For my own reference, below are links to all GA events I reported for the UUA Web site. If you actually want to read some of them, the starred workshops were best.

  • Opening celebration: Link.
  • *1029 Capital Campaigns: If You Build it, They Will Come, But Will They Stay?: Link.
  • 2058 Why Here? Why Now? Why Us? The Urgency for White Ally Activism: Link.
  • 2084 Service of the Living Tradition: Link.
  • 3008 A Report on Youth Ministry in Our Association: Link.
  • *3062 Religious Naturalism: A New Theological Option (my report will be posted within a week, text of the presentation is up now): Link. Excellent, thought-provoking presentation.
  • *4012 Growing and Mid Size: Link. Excellent overview of growth issues.
  • 4044 Race, Youth, and General Assembly: What We’ve Learned: Link.
  • 4079 Defending Workers’ Rights: Innovations by Informal Worker Movements: Link.
  • 5002 Sunday Worship: Link.
  • 5011 Creating Great Content for Church Websites: Link.
  • 5048 Closing Ceremony: Link.

uuga06

On the train, 6/26-27

From notebook and memory:

Still dark when I get on the train at 4:30 a.m. As we roll across the Mississippi River, the sky has lightened, and the Gateway Arch catches glints from the east.

North of Springfield. Young man behind me answers his cell phone. Drowsily, I hear the end of the conversation, which to my New England ears sounds like this: “Yahp. Bea raw nair. Bah.” He’s saying: “Yeah. Be right there. ‘Bye.”

Downtown Chicago, 65 degrees, cool and cloudy, the locals wear windbreakers or light jackets. In the Art Institute, two young men look at a painting: “I like that. I don’t know why I like that, but I like that.” They walk away from me, still talking about the painting. They burst into laughter for some reason.

The train is late coming out of the yard. While we wait, Robert and I joke about waiting. He’s on the same sleeper as I, except when we get to the train our sleeper is gone (toilets don’t work), they give us a coach instead. We talk and figure out how to make the best of it.

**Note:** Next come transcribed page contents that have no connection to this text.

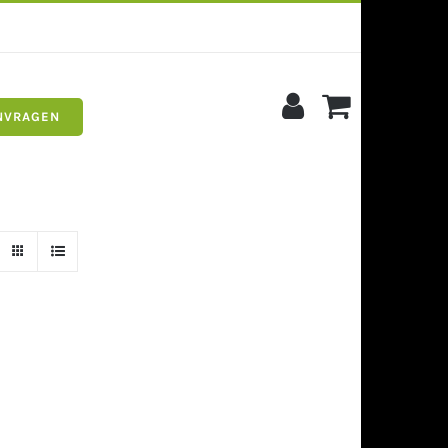
NVRAGEN
s
Siergrind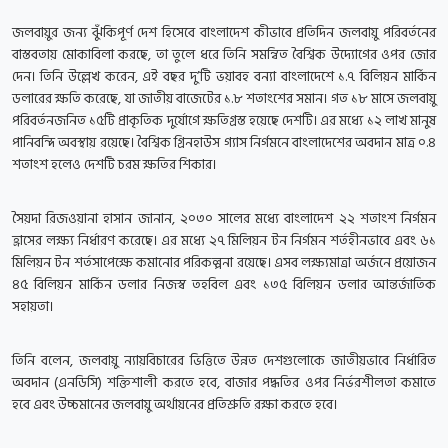
জলবায়ুর জন্য ঝুঁকিপূর্ণ দেশ হিসেবে বাংলাদেশ কীভাবে প্রতিদিন জলবায়ু পরিবর্তনের
বাস্তবতায় মোকাবিলা করছে, তা তুলে ধরে তিনি সমন্বিত বৈশ্বিক উদ্যোগের ওপর জোর
দেন। তিনি উল্লেখ করেন, এই বছর দু’টি ভয়াবহ বন্যা বাংলাদেশে ১.৭ বিলিয়ন মার্কিন
ডলারের ক্ষতি করেছে, যা জাতীয় বাজেটের ১.৮ শতাংশের সমান। গত ১৮ মাসে জলবায়ু
পরিবর্তনজনিত ১৫টি প্রাকৃতিক দুর্যোগে ক্ষতিগ্রস্ত হয়েছে দেশটি। এর মধ্যে ১২ লাখ মানুষ
পানিবন্দি অবস্থায় রয়েছে। বৈশ্বিক গ্রিনহাউস গ্যাস নির্গমনে বাংলাদেশের অবদান মাত্র ০.৪
শতাংশ হলেও দেশটি চরম ক্ষতির শিকার।
সৈয়দা রিজওয়ানা হাসান জানান, ২০৩০ সালের মধ্যে বাংলাদেশ ২২ শতাংশ নির্গমন
হ্রাসের লক্ষ্য নির্ধারণ করেছে। এর মধ্যে ২৭ মিলিয়ন টন নির্গমন শর্তহীনভাবে এবং ৬১
মিলিয়ন টন শর্তসাপেক্ষে কমানোর পরিকল্পনা রয়েছে। এসব লক্ষ্যমাত্রা অর্জনে প্রয়োজন
৪৫ বিলিয়ন মার্কিন ডলার নিজস্ব তহবিল এবং ১৩৫ বিলিয়ন ডলার আন্তর্জাতিক
সহায়তা।
তিনি বলেন, জলবায়ু ন্যায়বিচারের ভিত্তিতে উন্নত দেশগুলোকে জাতীয়ভাবে নির্ধারিত
অবদান (এনডিসি) শক্তিশালী করতে হবে, বাজার পদ্ধতির ওপর নির্ভরশীলতা কমাতে
হবে এবং উচ্চমানের জলবায়ু অর্থায়নের প্রতিশ্রুতি রক্ষা করতে হবে।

The sleeping car attendant gives us blankets: “Brand new,” he says; they’re still in plastic wrappers. “Keep them, you deserve something for this.”

Robert’s a rail fan and a model railroader. In the dining car, we talk about trains and model railroads.

The sun awakens me somewhere in Pennsylvania. Six hours of sleep.

At lunch, Robert and I eat together for the third time. The two other people at our table talk about being in St. Louis, and I figure out we’re coming from the same event, but I’m tired of talking about religion and move the conversation in other directions. Later: “Look at that,” I say, pointing to a beautifully restored locomotive. Robert looks and says, “An F-7. Nice job on the New York Central colors.” The couple is only politely interested.

I doze some more.

At Rochester, the train is stopped by federal agents from the Department of Immigration and Naturalization Service. We sit and wait. Robert and I and some others get out to stretch our legs. At the end of the platform, everyone from the last car is off the train, with their bags. They start herding people back on the train. As we pull out, I see a police car driving down the platform. Later I overhear: “They arrested two guys.”

The whole way through the Berkshires, I sit in the cafe car and talk with Bob from Chicago. We look at the scenery. We talk about snowmobiles, we talk a lot about how much we like Chicago, I point out a beaver lodge next to the track, we talk about Geneva, Illinois, where I lived last year, he mentions his wife who died a decade ago and his Navy buddy who has cancer, we talk about our favorite fishing expeditions. After an hour: “Nice talking.” “See you.”

It gets dark after Worcester. I doze. At last we make it to Boston.